"Ce n'est pas le Téléthon!". C'est après ces mots d'Eric Woerth, ministre du budget, qu'a été refusé par les parlementaires un amendement visant à rendre déductible la cotisation ordinale des infirmiers à hauteur de 66% pour les salariés et fonctionnaires.
L'amendement en question présenté à l'occasion de la première lecture du projet de finances 2010, porté par dix sénateurs et sénatrices de l'Union Centriste, visait à réduire la disparité existante entre les infirmiers libéraux, qui peuvent déduire leur cotisation, et leurs collègues salariés et fonctionnaires , en "permettant aux infirmiers salariés et fonctionnaires de déduire cette cotisation de leur impôt sur le revenu". L'amendement prévoyait une "réduction d'impôt est égale à 66 % des cotisations versées", sur le modèle des cotisations syndicales et des dons aux associations reconnues d'utilité publique.

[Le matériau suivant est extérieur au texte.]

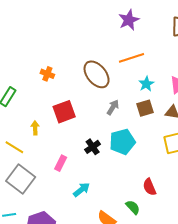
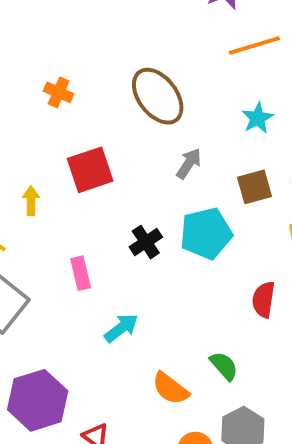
orange line: (131, 58) -> (254, 45), moved
brown square: (145, 108) -> (255, 187), moved
pink rectangle: (61, 163) -> (81, 273), turned -42
red semicircle: (149, 187) -> (263, 300), moved, turned 30

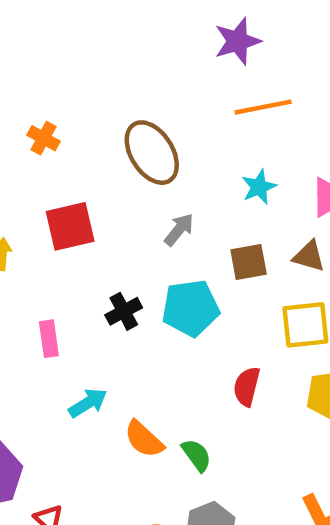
orange semicircle: (170, 388) -> (144, 439), moved

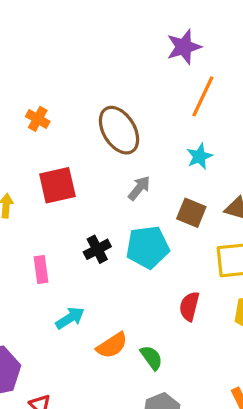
orange line: (263, 107) -> (203, 96), turned -54
brown square: (249, 262) -> (191, 213), turned 32
orange semicircle: (144, 439) -> (112, 345), turned -76

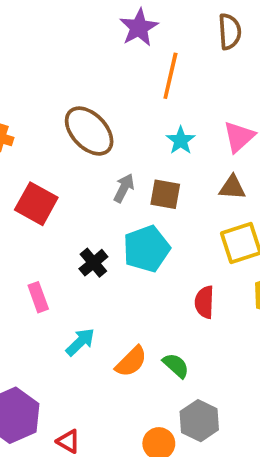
red square: (57, 185) -> (36, 204), turned -36
brown square: (191, 213) -> (165, 194), moved

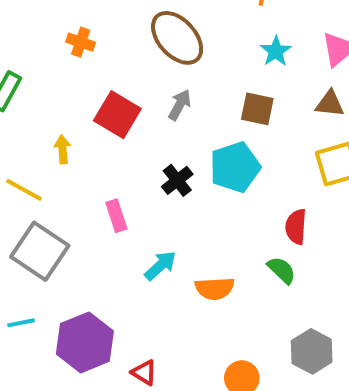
gray arrow: (124, 188) -> (180, 105), moved
orange semicircle: (131, 362) -> (215, 288), turned 40
green semicircle: (176, 365) -> (282, 270), moved
gray hexagon: (199, 421) -> (312, 351), moved

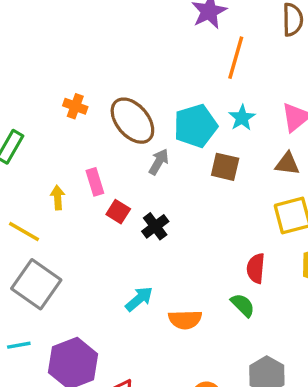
brown ellipse: (177, 38) -> (132, 121), moved
red square: (117, 115) -> (118, 212), moved, size x0.6
cyan pentagon: (235, 167) -> (196, 126), moved
pink rectangle: (116, 216) -> (95, 182), moved

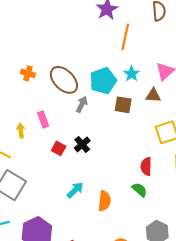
brown triangle: (287, 164) -> (153, 95), moved
red square: (118, 212) -> (59, 148), moved
orange semicircle: (185, 320) -> (104, 201), turned -78

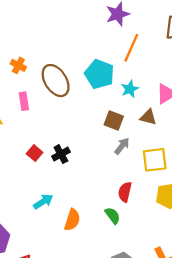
cyan pentagon: (103, 81) -> (99, 74), moved, turned 30
gray arrow: (82, 104) -> (122, 146), moved
pink rectangle: (43, 119) -> (24, 101), moved

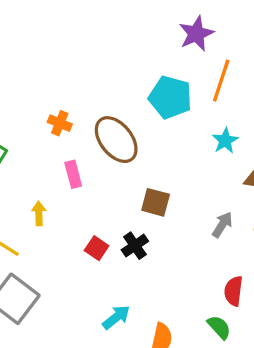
cyan pentagon: (99, 74) -> (170, 97), moved
brown square: (114, 120) -> (156, 202), moved

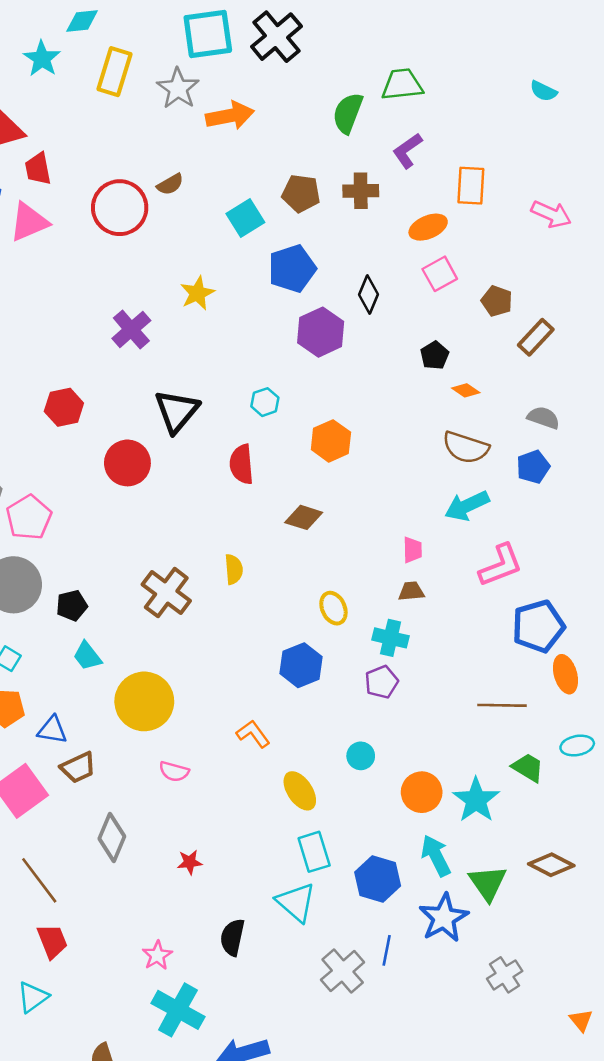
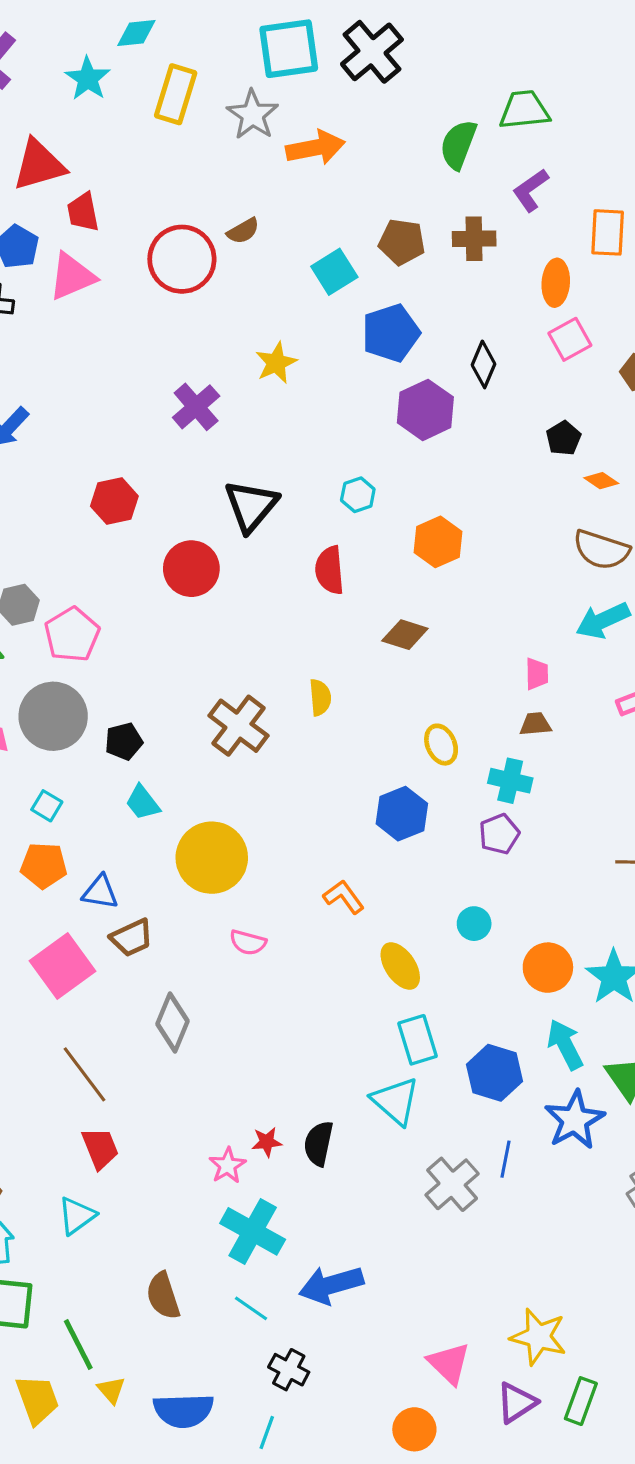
orange ellipse: (428, 227) -> (556, 283), turned -63
red star: (190, 862) -> (267, 1142), moved

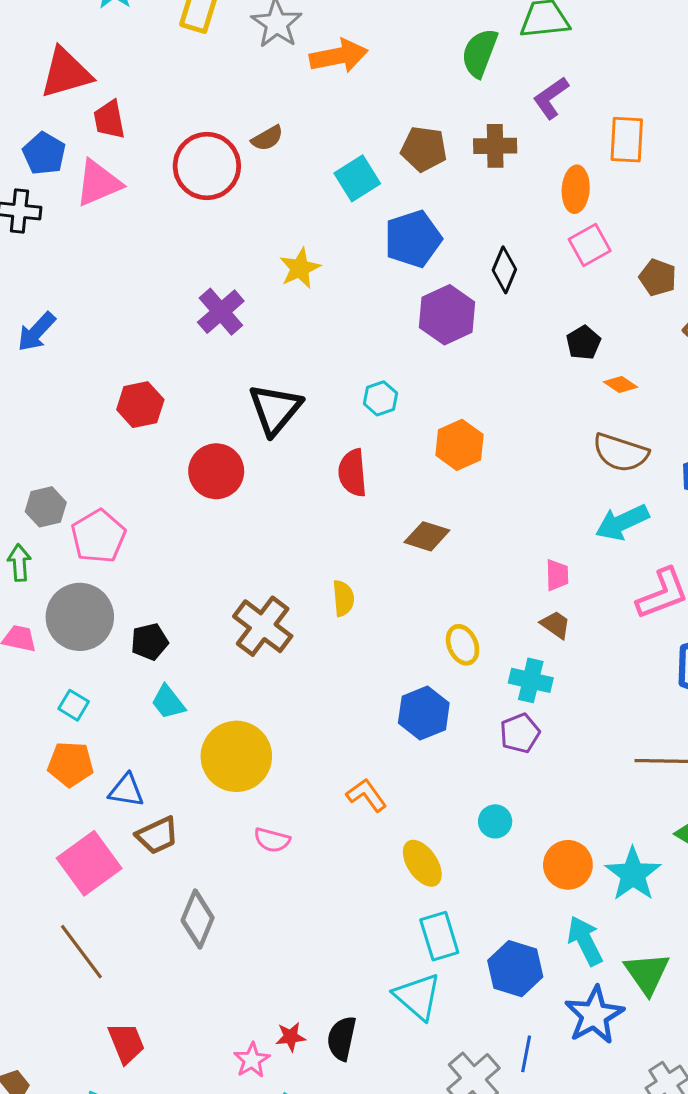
brown trapezoid: (535, 724) -> (556, 625), turned 40
brown line: (85, 1074) -> (81, 952), moved

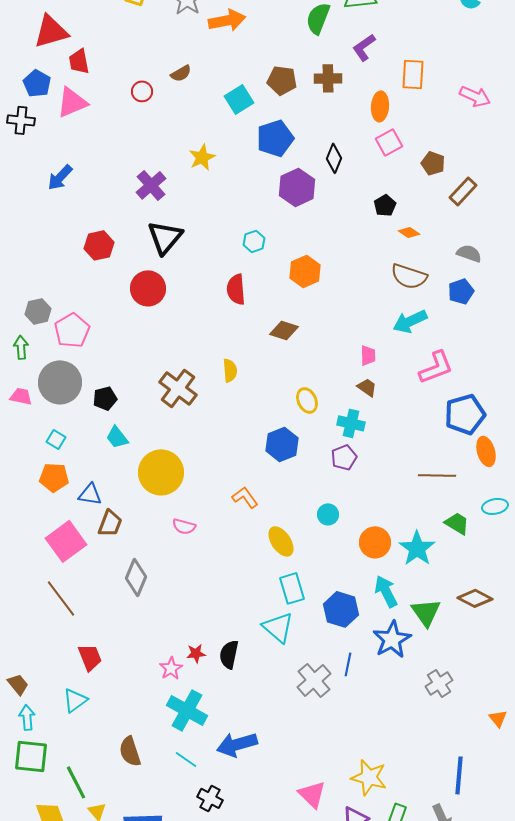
red circle: (207, 166) -> (142, 91), size x0.5
blue arrow: (36, 332) -> (60, 177), moved
black triangle: (275, 409) -> (165, 237), moved
brown trapezoid: (157, 835) -> (110, 523), turned -44

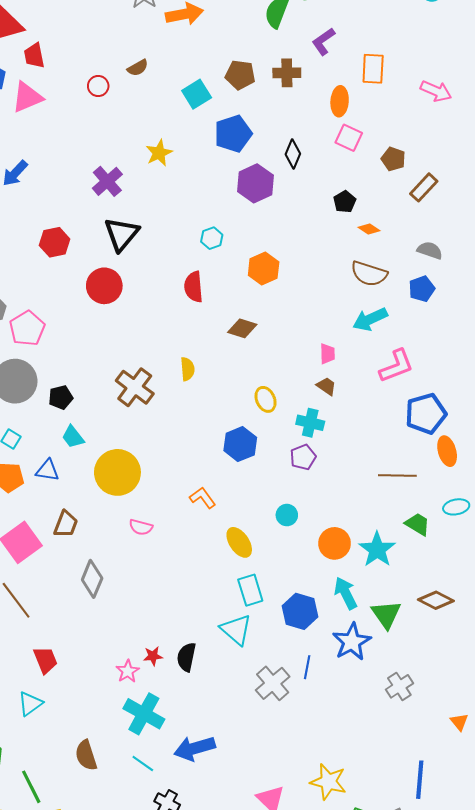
pink square: (389, 142) -> (349, 138), turned -36
blue triangle: (90, 494) -> (47, 470), moved

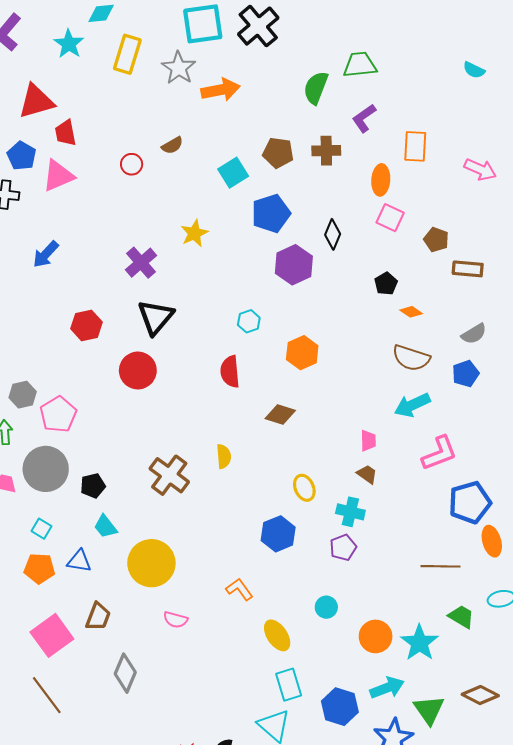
brown rectangle: (424, 187) -> (468, 269), turned 52
gray semicircle: (430, 250) -> (474, 334), turned 130
cyan arrow: (346, 593) -> (387, 688), turned 96

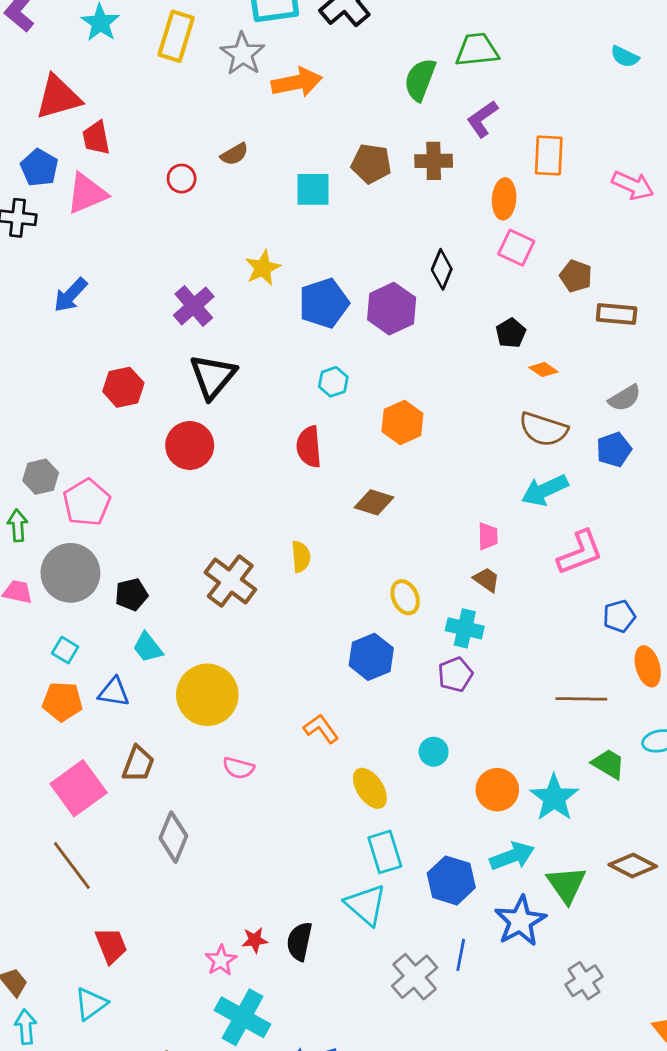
cyan square: (233, 173) -> (313, 189), turned 32
blue pentagon: (271, 213) -> (324, 303), moved
blue pentagon: (470, 502) -> (619, 616), size x0.6

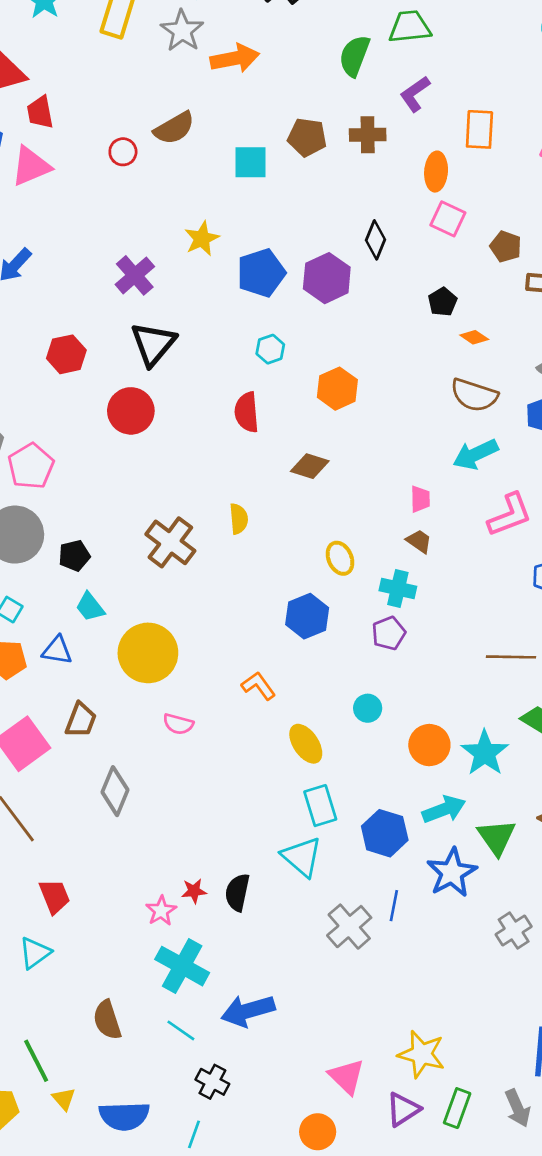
brown semicircle: (234, 154) -> (174, 128), size x1.5

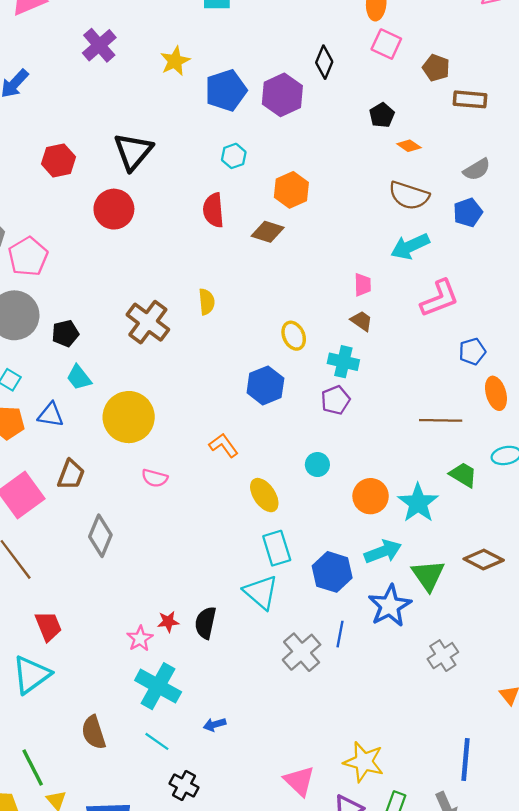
purple cross: (135, 275) -> (99, 45), moved
brown diamond: (310, 466) -> (268, 232), moved
cyan triangle: (35, 953) -> (31, 675), size x1.4
blue arrow: (248, 1011) -> (215, 724), size x0.5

Déjà défavorable à cette mesure l'année dernière, le gouvernement, par la voix d'Eric Woerth a rejeté cette proposition, estimant qu'une "telle disposition serait source de confusion entre tous les régimes." En ajoutant: "Si vous faites entrer de telles cotisations dans cette logique, on ne saura plus où on en est. Ce n’est pas le Téléthon !"
Conclusion malheureuse pour la Coordination Nationale Infirmière à l'origine de l'amendement, qui a vivement réagi dans un communiqué: "Ce ne sont certes pas les premiers propos méprisants qui sont renvoyés, par un politique, à une demande qui préoccupe la profession infirmière mais la référence au Téléthon représente vraiment la phrase de trop !!" conclut sa présidente, Nathalie Depoire.